Today is day four of the bishops’ call to prayer, penance, and pilgrimage to end abortion. My fellow Patheos blogger, the Crescat, wrote a haunting post this weekend that I haven’t been able to stop thinking about. Mostly I keep thinking, “that could have been me. That could have been my baby, my Sienna, dismembered in that canister. If things had been different, it would have been.”
This morning it occurred to me that no, in fact, it couldn’t have been my Sienna. Unlike most unwed, pregnant drug addicts at the turn of the millenium, I didn’t have a choice. I have a lot of issues with the Protestant culture in the Bible belt, but I will forever be grateful that on this issue of life, it is rock solid. A baby is a baby. No killing it allowed. My parents were absolutely clear on that. I have never, for one instant of my life, doubted that a fetus is a human life. When I got that positive pregnancy test, I didn’t wonder how early it was, how many times the cells had divided, if its heartbeat could be detected or not. I just thought, “shit. A baby.”
It was fortunate that the Ogre had similar views on life, or things might have been different. But his family is devoutly Catholic, and though neither of us had been practicing our faiths, the basic principles were there. The issue of abortion didn’t come up, save one time. An acquaintance, when he heard the news, looked at me doubtfully and said, “you’re so young. I think it would be better if you didn’t have the baby.”

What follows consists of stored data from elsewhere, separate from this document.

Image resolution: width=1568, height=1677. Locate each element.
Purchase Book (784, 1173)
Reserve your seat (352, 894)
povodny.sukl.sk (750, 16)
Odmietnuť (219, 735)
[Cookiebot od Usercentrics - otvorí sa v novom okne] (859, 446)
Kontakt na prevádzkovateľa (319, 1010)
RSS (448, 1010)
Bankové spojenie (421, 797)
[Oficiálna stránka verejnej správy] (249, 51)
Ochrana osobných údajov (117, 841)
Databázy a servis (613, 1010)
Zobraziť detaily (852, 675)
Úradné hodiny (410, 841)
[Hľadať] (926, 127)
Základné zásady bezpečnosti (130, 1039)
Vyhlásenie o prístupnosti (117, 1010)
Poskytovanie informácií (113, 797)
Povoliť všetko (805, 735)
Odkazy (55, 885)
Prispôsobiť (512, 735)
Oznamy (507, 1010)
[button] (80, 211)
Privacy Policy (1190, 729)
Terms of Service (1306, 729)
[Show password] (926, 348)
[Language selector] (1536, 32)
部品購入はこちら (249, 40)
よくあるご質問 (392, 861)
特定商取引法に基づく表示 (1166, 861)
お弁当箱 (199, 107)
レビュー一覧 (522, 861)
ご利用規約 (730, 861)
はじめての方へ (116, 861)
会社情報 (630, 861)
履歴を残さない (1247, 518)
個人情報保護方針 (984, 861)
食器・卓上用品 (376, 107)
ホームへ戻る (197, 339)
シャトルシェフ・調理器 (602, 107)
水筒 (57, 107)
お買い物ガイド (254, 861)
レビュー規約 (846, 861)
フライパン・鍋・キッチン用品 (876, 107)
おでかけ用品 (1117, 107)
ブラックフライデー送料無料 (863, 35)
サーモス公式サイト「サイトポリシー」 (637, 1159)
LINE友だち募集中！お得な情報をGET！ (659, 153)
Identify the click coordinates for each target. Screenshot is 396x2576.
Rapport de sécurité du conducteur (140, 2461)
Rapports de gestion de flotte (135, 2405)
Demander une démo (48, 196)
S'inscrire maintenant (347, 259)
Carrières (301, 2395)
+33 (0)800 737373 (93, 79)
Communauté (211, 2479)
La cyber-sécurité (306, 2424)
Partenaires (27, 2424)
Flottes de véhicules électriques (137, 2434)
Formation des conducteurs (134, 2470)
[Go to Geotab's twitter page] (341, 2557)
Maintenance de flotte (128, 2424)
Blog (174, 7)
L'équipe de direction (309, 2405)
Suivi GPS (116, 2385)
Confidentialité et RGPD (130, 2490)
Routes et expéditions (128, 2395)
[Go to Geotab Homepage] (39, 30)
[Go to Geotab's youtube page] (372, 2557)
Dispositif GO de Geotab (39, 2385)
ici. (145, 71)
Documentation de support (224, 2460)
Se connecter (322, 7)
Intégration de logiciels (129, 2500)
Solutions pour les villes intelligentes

It took me a few seconds to understand that what he meant by that was “have an abortion.” The phrasing was odd, and abortion truly was that foreign of a concept to me. There were times, during that pregnancy, when I wished it wasn’t such a foreign concept. There have been dark times in pregnancies since when I wished the same thing.
I write alot about my struggles with motherhood. Perhaps I write too much about them. Maybe some of you reading this are thinking, “but you’re miserable as a mother. Motherhood hasn’t brought you anything but despair.”
It’s true that motherhood is difficult. It’s always difficult to burn our own desires on the altar of serving others. It’s difficult for a million different reasons, and a good part of the difficulty is that it is at once the hardest and most mind-numbingly boring job in the world. It’s hard to recognize that those two things are true without blaming myself and thinking, “if only I were a better mother, I would love this job.”
What isn’t hard is imagining what might have been. If I hadn’t had Sienna, there are no plethora of paths my life could have taken. There are no alternate universes where I had an abortion and went on to be a successful writer, lawyer, or college professor. Before my daughter was born, I loved drugs more than anything in the world. And she is the only thing that could have changed that.
There have been dark times in pregnancies when the idea of abortion seemed appealing. But I have never looked back and wished I could have had that choice. For me, that choice was as distant and unreachable as it must have been to many women before Roe v. Wade. And for that, I am grateful. Ironically, not having a choice bought me freedom, in the end. Freedom from addiction. Freedom from selfishness. Freedom from a life that at times seemed meaningless and bleak. I will take this life with all its hardships and struggles not in spite of my babies, but because of them. They are what make it worth living.
Kat had the choice I didn’t. She made it, and it haunts her. It torments her. All over our country, mothers and fathers are living in torment after making this choice that was supposed to bring them freedom. But it didn’t bring freedom. It doesn’t. It condemns you to a life of always wondering and regretting. Instead of allowing life to come into the world, letting it change and shape you into someone new, learning to love a baby, delight in a toddler, and find joy in watching a child navigate the world, you are left alone, knowing the child who should have been will never be. That isn’t freedom. It’s a prison.
I want that choice taken away. Not just legally, so that women are “forced into back allies.” I want it erased from human consciousness. I want there to never again be a moment when a pregnant woman hears, “you do have a choice not to have the baby.” I want the canisters full of baby limbs and torsos and heads to disappear from our country forever. I want the same people who dedicate their lives to giving women a “choice” instead dedicate their lives to helping expectant mothers and fathers, arranging adoptions, and safeguarding the lives of American infants. I want men and women to no longer be frightened and manipulated into choosing death but once again free to rejoice in life. No matter how difficult it is, it is always worth it.